The phrase ‘down on the farm’ is taking on a worrying meaning these days.
What’s going down on the farm today are the prices for the things farmers produce and export. Wool prices are so low that many farmers are saying it costs them more to have the wool shorn than they are getting for the wool when they sell it. International dairy prices have also fallen sharply and are now at a level where many dairy farmers will struggle to break-even this year.
Cheese prices have held up better than other dairy products but even the price of cheddar cheese at the latest global auction was 23 per cent below its peak price, which was only a year earlier.
Fonterra’s farmgate price reached $9.30 a kilo in the 2021-22 season. Since then, farmers have faced increases in prices for many farm inputs. One article I read said there had been a 24 per cent increase in farm costs in the past two years. Farmers are also facing an increasing array of compliance costs and those with high debt levels will be feeling the pressure from rising interest rates. But the farmgate price for the current season is now being forecast by Fonterra to be between $7 and $8.

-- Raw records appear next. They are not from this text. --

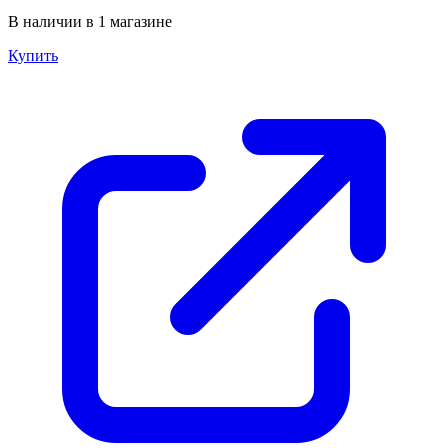
В наличии в 1 магазине
Купить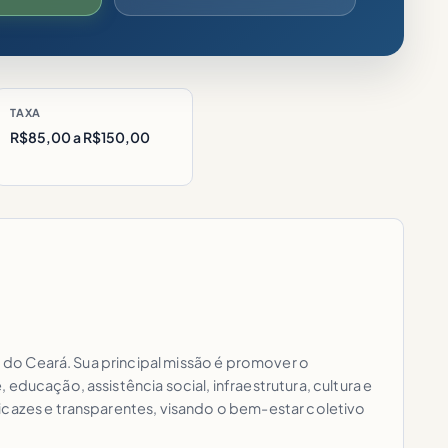
TAXA
R$85,00 a R$150,00
o do Ceará. Sua principal missão é promover o
educação, assistência social, infraestrutura, cultura e
icazes e transparentes, visando o bem-estar coletivo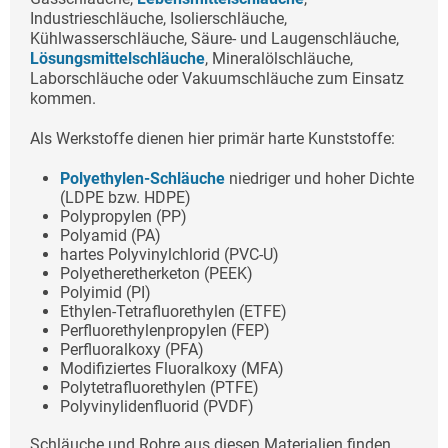
Industrieschläuche, Isolierschläuche,
Kühlwasserschläuche, Säure- und Laugenschläuche,
Lösungsmittelschläuche
, Mineralölschläuche,
Laborschläuche oder Vakuumschläuche zum Einsatz
kommen.
Als Werkstoffe dienen hier primär harte Kunststoffe:
Polyethylen-Schläuche
niedriger und hoher Dichte
(LDPE bzw. HDPE)
Polypropylen (PP)
Polyamid (PA)
hartes Polyvinylchlorid (PVC-U)
Polyetheretherketon (PEEK)
Polyimid (PI)
Ethylen-Tetrafluorethylen (ETFE)
Perfluorethylenpropylen (FEP)
Perfluoralkoxy (PFA)
Modifiziertes Fluoralkoxy (MFA)
Polytetrafluorethylen (PTFE)
Polyvinylidenfluorid (PVDF)
Schläuche und Rohre aus diesen Materialien finden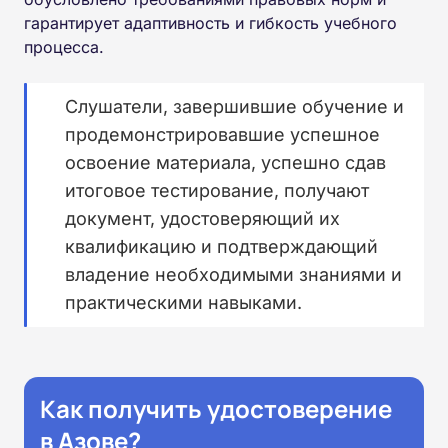
гарантирует адаптивность и гибкость учебного
процесса.
Слушатели, завершившие обучение и
продемонстрировавшие успешное
освоение материала, успешно сдав
итоговое тестирование, получают
документ, удостоверяющий их
квалификацию и подтверждающий
владение необходимыми знаниями и
практическими навыками.
Как получить удостоверение
в Азове?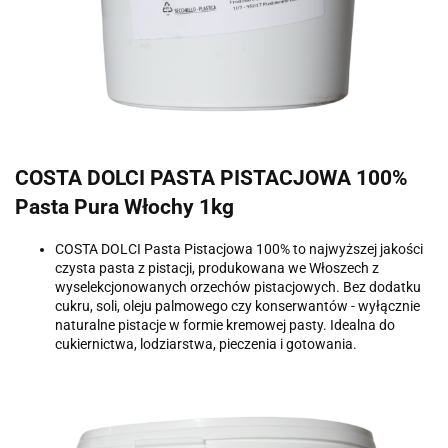
COSTA DOLCI PASTA PISTACJOWA 100%
Pasta Pura Włochy 1kg
COSTA DOLCI Pasta Pistacjowa 100% to najwyższej jakości
czysta pasta z pistacji, produkowana we Włoszech z
wyselekcjonowanych orzechów pistacjowych. Bez dodatku
cukru, soli, oleju palmowego czy konserwantów - wyłącznie
naturalne pistacje w formie kremowej pasty. Idealna do
cukiernictwa, lodziarstwa, pieczenia i gotowania.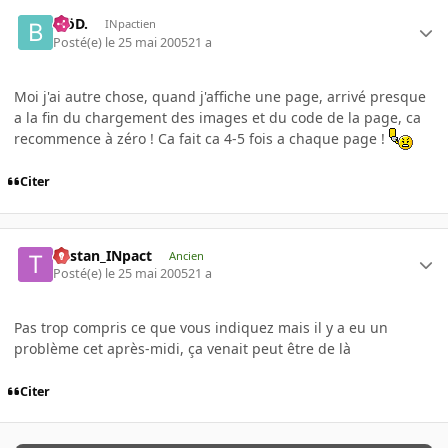
.BöD.
INpactien
Posté(e)
le 25 mai 2005
21 a
Moi j'ai autre chose, quand j'affiche une page, arrivé presque
a la fin du chargement des images et du code de la page, ca
recommence à zéro ! Ca fait ca 4-5 fois a chaque page !
Citer
Tristan_INpact
Ancien
Posté(e)
le 25 mai 2005
21 a
Pas trop compris ce que vous indiquez mais il y a eu un
problème cet après-midi, ça venait peut être de là
Citer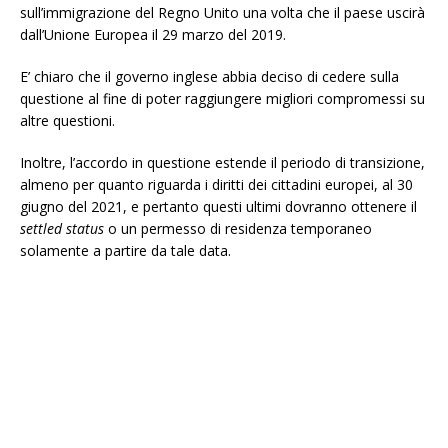
sull’immigrazione del Regno Unito una volta che il paese uscirà
dall’Unione Europea il 29 marzo del 2019.
E’ chiaro che il governo inglese abbia deciso di cedere sulla
questione al fine di poter raggiungere migliori compromessi su
altre questioni.
Inoltre, l’accordo in questione estende il periodo di transizione,
almeno per quanto riguarda i diritti dei cittadini europei, al 30
giugno del 2021, e pertanto questi ultimi dovranno ottenere il
settled status
o un permesso di residenza temporaneo
solamente a partire da tale data.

This is an alarming situation for New Zealand as we are still heavily reliant on agricultural exports. It is not just farmers who will feel the impact of this sharp downturn in farmers’ incomes. Dairy farmers have experienced these sharp drops in international prices before. Their first reaction is to cut their spending dramatically. I wouldn’t like to be the owner of a tractor sales business this year. Towns like Cambridge will feel the impact of the cut-backs in farmers’ spending.
The question farmers and the people who service farmers will be agonising over is how long will these lower prices last. There may be some short-term relief for farmers in the form of a decline in the value of the New Zealand dollar. Global dairy prices are set in US dollars. The highest exchange rate earlier this year was NZ$ 1 fetching US$0.65. The current exchange rate is US$0.5745 to our dollar. That adds around 11 per cent to the international price when it is converted to New Zealand dollars. But a falling dollar will add to New Zealand’s inflation rate as the price of everything we import will go up and our inflation rate is already well above the Reserve Bank’s target level. A fall in the value of the New Zealand dollar is almost certain to mean that the Reserve Bank will need to keep interest rates at current levels for longer or even to have to raise them further.
The only long-term solution is a rise in international dairy prices. The key to that will be what happens to the Chinese economy over the next few years. In my last column, I said I thought the problems facing the Chinese economy were too big for even them to handle. The latest issue of ‘The Economist’ reaches the same conclusion. Their headline was ‘why China’s economy won’t be fixed’ and they said that “after four decades of fast growth, China is entering a period of disappointment”. If that does happen, farmers and the whole of New Zealand may be in for more than a period of disappointment.